__Task description__.
Please write out, exactly as they appear, the line containing "影响他们内部交易的转让定价法令；" and every line after it to the end of the records, and nothing more.

__Data to examine__.
'''
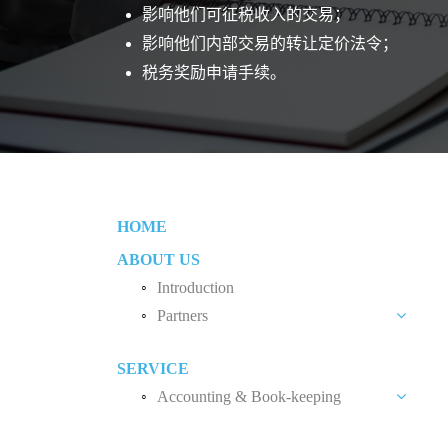
影响他们可征税收入的交易；
影响他们内部交易的转让定价法令；
税务奖励申请手续。
HOME
ABOUT US
Introduction
Partners
Liew Chang Chee
SERVICE
Teng Kong Yang
Accounting & Book-keeping
Chin Xin Yee
Accounting and Book-keeping Services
'''
__Answer space__.
影响他们内部交易的转让定价法令；
税务奖励申请手续。
HOME
ABOUT US
Introduction
Partners
Liew Chang Chee
SERVICE
Teng Kong Yang
Accounting & Book-keeping
Chin Xin Yee
Accounting and Book-keeping Services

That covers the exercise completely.